Dataset entries
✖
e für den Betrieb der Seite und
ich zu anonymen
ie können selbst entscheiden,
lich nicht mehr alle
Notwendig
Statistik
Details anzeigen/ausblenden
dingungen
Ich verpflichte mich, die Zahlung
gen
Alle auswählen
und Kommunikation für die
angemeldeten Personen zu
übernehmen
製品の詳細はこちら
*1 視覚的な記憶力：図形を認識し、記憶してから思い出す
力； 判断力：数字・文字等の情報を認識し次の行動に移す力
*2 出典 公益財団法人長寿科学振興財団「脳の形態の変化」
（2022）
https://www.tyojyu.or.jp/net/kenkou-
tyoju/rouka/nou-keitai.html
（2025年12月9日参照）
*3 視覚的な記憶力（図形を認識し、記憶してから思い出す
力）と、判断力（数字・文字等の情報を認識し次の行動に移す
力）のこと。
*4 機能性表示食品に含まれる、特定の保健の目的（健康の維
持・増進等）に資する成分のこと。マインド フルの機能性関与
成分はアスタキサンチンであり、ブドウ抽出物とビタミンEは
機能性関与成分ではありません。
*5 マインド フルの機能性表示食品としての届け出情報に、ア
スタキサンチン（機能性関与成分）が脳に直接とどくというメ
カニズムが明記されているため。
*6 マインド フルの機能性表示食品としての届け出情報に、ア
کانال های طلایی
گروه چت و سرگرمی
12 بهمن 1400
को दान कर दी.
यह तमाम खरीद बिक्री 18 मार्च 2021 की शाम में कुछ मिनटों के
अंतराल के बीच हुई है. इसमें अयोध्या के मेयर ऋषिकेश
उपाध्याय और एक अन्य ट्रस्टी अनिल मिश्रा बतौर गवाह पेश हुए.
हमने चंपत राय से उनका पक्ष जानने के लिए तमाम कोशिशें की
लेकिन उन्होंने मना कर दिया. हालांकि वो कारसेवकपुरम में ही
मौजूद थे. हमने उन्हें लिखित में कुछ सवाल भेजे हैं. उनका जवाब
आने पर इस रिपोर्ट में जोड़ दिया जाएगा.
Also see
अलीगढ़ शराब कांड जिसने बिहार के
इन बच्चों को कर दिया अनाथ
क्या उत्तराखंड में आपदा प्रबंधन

▶ **What you should do**: From the entries above, copy each line holding "フルの機能性表示食品としての届け出情報に".

▶ **Result of this exercise**:
*5 マインド フルの機能性表示食品としての届け出情報に、ア
*6 マインド フルの機能性表示食品としての届け出情報に、ア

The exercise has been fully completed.